Chevalier’s portrayal of the Iago character in New Boy, Ian, misses all of these points. Ian is a bully, but he’s not an especially intelligent one, and his motivations to make Osei’s life a misery are simple: he’s jealous of Osei’s status both as Dee’s ‘boyfriend’ and as a good baseball player, a jealousy that’s augmented by racism. Ian does manipulate the Cassio character, the popular Casper, but the section of the plot where he takes down Casper himself is almost completely omitted. Instead, we move straight to the bit where Ian/Iago tries to make Osei/Othello believe that Casper/Cassio has been having an affair with Dee/Desdemona. This has a significant impact on the complexity of Ian’s characterisation, because we don’t get to see him trying things out. Finally, Ian’s manipulation of Osei himself is incredibly basic.

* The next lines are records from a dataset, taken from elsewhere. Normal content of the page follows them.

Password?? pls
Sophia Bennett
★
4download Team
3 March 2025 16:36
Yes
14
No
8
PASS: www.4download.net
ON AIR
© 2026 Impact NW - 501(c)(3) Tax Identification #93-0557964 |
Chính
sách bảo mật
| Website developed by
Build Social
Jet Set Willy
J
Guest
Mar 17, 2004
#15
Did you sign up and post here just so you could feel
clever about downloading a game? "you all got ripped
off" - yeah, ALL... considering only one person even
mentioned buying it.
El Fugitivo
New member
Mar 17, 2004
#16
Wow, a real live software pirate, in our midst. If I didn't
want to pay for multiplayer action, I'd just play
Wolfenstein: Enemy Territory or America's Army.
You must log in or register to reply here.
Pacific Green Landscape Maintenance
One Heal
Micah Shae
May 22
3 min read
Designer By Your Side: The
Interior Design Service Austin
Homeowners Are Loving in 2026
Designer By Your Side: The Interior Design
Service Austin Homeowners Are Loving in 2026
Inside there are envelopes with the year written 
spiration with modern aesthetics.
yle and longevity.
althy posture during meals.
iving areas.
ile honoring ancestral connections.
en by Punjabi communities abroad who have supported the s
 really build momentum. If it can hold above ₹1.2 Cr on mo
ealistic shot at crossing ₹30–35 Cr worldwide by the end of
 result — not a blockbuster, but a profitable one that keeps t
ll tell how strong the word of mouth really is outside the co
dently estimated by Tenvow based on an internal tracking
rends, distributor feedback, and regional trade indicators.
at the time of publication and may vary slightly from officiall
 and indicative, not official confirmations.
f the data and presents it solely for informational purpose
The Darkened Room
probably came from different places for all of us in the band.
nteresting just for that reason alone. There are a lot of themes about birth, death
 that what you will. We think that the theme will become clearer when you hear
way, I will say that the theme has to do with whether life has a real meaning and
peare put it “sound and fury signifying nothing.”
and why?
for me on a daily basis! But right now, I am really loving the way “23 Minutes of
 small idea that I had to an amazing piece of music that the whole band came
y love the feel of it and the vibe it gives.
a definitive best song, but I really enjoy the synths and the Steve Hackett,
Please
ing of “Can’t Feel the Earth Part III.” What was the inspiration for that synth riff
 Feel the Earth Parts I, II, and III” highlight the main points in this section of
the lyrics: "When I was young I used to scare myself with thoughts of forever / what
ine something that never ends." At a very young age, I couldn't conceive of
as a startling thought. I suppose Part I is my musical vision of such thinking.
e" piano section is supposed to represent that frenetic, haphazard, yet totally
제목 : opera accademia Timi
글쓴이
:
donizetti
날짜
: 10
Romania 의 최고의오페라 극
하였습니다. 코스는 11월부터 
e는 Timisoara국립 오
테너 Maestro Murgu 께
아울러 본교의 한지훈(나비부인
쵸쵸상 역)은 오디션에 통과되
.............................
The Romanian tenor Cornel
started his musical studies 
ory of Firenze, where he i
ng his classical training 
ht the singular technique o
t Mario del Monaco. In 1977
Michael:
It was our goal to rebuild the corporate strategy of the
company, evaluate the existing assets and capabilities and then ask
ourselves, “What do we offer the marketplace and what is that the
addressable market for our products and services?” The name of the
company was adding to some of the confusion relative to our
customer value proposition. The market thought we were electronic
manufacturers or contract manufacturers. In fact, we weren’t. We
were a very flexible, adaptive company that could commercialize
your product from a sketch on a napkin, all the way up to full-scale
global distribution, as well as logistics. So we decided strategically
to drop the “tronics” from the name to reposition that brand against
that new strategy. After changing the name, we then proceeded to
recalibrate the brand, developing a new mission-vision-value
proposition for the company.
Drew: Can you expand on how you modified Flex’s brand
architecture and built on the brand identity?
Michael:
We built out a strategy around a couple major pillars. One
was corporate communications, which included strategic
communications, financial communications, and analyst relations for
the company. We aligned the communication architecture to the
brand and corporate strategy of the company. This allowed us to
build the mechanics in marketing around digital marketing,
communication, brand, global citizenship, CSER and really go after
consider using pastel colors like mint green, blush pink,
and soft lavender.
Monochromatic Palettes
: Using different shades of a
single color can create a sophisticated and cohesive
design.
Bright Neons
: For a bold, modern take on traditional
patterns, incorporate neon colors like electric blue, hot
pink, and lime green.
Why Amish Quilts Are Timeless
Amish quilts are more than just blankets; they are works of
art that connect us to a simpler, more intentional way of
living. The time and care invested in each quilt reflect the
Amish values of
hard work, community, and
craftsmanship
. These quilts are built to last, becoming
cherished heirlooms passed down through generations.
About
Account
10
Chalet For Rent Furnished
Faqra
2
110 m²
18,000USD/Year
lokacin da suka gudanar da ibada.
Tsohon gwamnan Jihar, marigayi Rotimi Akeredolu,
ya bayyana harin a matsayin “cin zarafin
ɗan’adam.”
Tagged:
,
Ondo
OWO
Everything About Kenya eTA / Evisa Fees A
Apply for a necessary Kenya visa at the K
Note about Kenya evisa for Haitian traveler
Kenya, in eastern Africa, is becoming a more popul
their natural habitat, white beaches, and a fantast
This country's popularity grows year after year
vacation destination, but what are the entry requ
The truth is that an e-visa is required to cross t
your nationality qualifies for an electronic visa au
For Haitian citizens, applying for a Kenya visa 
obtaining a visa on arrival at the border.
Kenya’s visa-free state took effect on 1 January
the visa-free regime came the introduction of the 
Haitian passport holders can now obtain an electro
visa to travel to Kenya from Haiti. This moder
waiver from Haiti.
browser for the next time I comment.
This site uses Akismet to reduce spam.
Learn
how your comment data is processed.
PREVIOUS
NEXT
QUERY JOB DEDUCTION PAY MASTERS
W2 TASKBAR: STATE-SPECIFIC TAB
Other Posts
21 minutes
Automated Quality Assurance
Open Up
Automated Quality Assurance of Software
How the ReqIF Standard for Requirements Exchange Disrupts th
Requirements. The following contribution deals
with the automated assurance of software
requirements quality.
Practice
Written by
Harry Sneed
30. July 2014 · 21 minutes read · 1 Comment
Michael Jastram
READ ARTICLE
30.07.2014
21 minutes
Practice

It could be argued that the verbal cleverness that Iago showcases would be inappropriate for an eleven-year-old, but this is where Chevalier could have demonstrated a better understanding of how non-verbal power dynamics function in the playground, and how somebody like Ian might take advantage of that to exploit the opportunities that come his way. New Boy cleaves most closely to Othello, in fact, in its ending, where we’re left feeling that Emilia (‘Mimi’ here) speaks out the loudest and gets the worst deal of all.

New Boy, while still technically an historical novel, is Chevalier’s first book to be entirely set in a world anywhere close to our own time, and I can’t say that it’s filled me with renewed confidence in her as a writer. (My thoughts on some of her other books can be found here.) Ultimately, it doesn’t stand as a story on its own – and comparisons with Othello only indicate how far it falls short.

I was given a free review copy of New Boy by the publisher via NetGalley.